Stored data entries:
• • • •
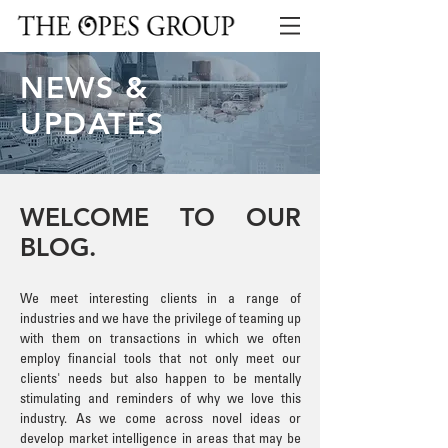
NEWS &
UPDATES
WELCOME TO OUR
BLOG.
We meet interesting clients in a range of
industries and we have the privilege of teaming up
with them on transactions in which we often
employ financial tools that not only meet our
clients' needs but also happen to be mentally
stimulating and reminders of why we love this
industry. As we come across novel ideas or
develop market intelligence in areas that may be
• • • •
◆ Task details ◆
Output the lines from the one with "industries and we" through the end of the records above, exactly, including both ends, and nothing besides.

◆ Finished task ◆
industries and we have the privilege of teaming up
with them on transactions in which we often
employ financial tools that not only meet our
clients' needs but also happen to be mentally
stimulating and reminders of why we love this
industry. As we come across novel ideas or
develop market intelligence in areas that may be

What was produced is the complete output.